AUD: Kangaroos pounce loons and kiwis - TDS

Research Team at TDS, suggests that the price action in AUD has been surprisingly resilient since the Brexit vote.

Key Quotes

“Indeed, it has rallied 0.3% against the USD since the vote, outperforming nearly all of the majors. This outperformance comes in spite of uncertainty over the election and the warning from Moody's about Australia's credit rating. We expect AUD to continue its outperformance in the dollar bloc so look to buy the dips rather than fade the rallies against CAD and NZD over the coming weeks.

Our high-frequency fair value models show AUD/NZD is the better tactical trade of the two. For a start, the first chart shows that the cross is two standard deviations cheap to our fair value model, pointing to a level above 1.06. This reflects the underpricing of the cross against its two primary drivers: rate spreads and terms of trade. Both indicators suggest that fair value for the cross is around 1.10. The market will keep a close eye on Australia's employment report this week but barring a significant downside miss the combination of stable global growth and the Fed on hold benefits AUD. Possible easing from some G5 nations adds further support for AUD.

For AUD/CAD, our high-frequency model shows the cross is trading relatively close to implied levels. Even so, the second chart indicates that CAD positioning look overextended with longs just shy of the three-year high. AUD, on the other hand, sits in the middle of its three-year range.
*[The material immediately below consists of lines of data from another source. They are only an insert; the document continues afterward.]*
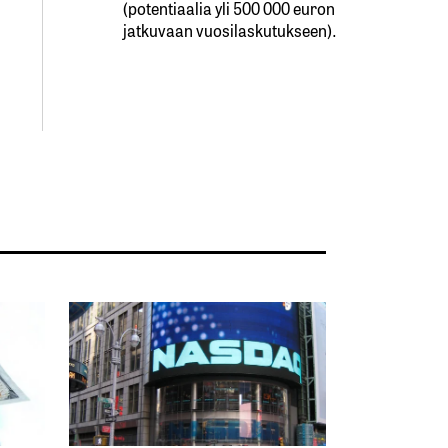
(potentiaalia yli 500 000 euron
jatkuvaan vuosilaskutukseen).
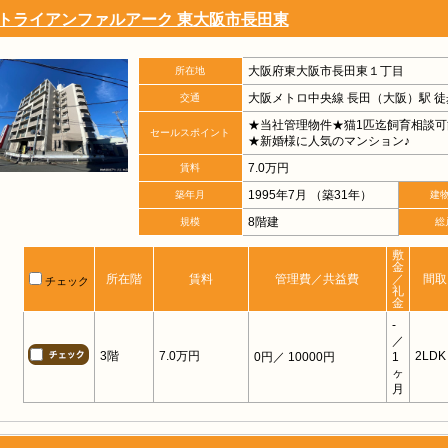
トライアンファルアーク 東大阪市長田東
大阪府東大阪市長田東１丁目
所在地
大阪メトロ中央線 長田（大阪）駅 徒
交通
★当社管理物件★猫1匹迄飼育相談可
セールスポイント
★新婚様に人気のマンション♪
7.0万円
賃料
1995年7月 （築31年）
築年月
建
8階建
規模
総
敷
金
所在階
賃料
管理費／共益費
／
間取
チェック
礼
金
-
／
3階
7.0万円
2LDK
0円
／ 10000円
1
ヶ
月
We also think CAD looks vulnerable this week to a shift in tone from the BoC given softer growth and the deterioration in trade. This should result in considerable headwinds for CAD in H2. We also note that AUD maintains a healthy balance of payments, so its real yield advantage has probably helped to offset its current account deficit while CAD’s flows have deteriorated.

Finally, we also believe that AUD has to some degree shed its high-beta status in the G10. We showed recently that CAD, not AUD, has demonstrated the greatest sensitivity to different proxies to risk appetite over the past few months. The probably reflects in part the shift in terms of trade and associated inflows that have supported CAD over the past few months. Meanwhile, the third chart shows that Australian data surprises have outperformed the rest of the dollar bloc since April. Domestic trends have seen the RBA shift to a more neutral, suggesting market pricing may be too dovish.”